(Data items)
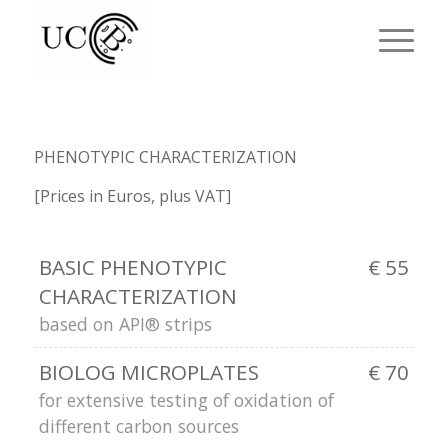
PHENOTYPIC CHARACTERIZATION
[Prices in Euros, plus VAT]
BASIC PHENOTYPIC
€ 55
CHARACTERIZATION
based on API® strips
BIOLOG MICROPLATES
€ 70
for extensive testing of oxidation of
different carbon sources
...
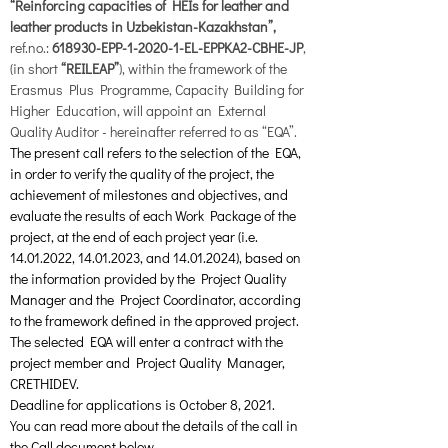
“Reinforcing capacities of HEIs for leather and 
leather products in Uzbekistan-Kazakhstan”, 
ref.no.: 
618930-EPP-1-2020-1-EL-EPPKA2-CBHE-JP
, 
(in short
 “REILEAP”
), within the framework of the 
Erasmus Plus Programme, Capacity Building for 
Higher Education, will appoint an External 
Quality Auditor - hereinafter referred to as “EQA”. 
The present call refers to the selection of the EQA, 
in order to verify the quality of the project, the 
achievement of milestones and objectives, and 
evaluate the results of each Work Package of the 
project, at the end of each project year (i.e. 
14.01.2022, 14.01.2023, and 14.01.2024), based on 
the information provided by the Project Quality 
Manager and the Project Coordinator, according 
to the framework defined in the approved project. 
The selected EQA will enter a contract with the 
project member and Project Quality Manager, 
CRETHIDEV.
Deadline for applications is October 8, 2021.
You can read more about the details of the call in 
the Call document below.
* * *
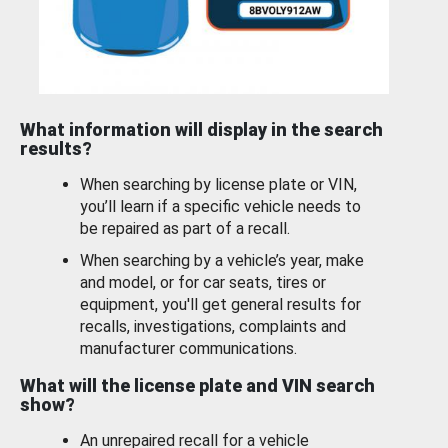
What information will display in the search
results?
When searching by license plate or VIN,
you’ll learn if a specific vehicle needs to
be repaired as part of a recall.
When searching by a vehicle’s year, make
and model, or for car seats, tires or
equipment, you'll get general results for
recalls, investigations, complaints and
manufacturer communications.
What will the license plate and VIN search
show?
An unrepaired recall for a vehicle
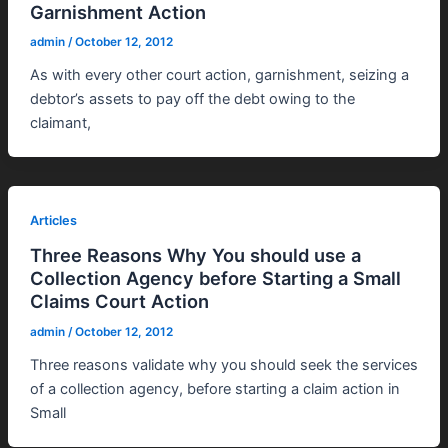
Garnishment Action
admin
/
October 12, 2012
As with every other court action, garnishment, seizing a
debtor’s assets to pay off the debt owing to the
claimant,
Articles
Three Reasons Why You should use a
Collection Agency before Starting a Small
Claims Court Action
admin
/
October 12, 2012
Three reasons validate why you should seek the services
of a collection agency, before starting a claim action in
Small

#### EXERCISE BRIEF
Among the lines above, find those that contain the word "When" and copy them.

#### ANSWER BOX
When searching by license plate or VIN,
When searching by a vehicle’s year, make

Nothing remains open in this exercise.